__The input__:
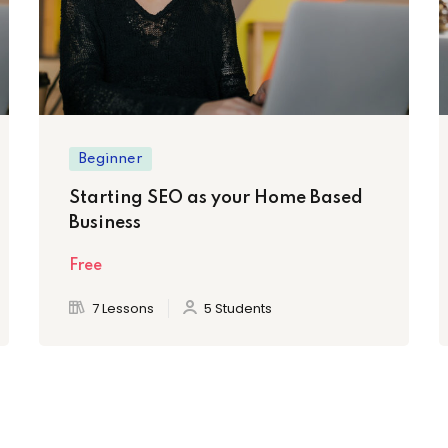
Beginner
Starting SEO as your Home Based
Business
Free
7 Lessons
5 Students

__Work to be completed__: Your answer should contain all the material above, written out exactly, and none of the pictures.

__Task output__:
Beginner
Starting SEO as your Home Based
Business
Free
7 Lessons
5 Students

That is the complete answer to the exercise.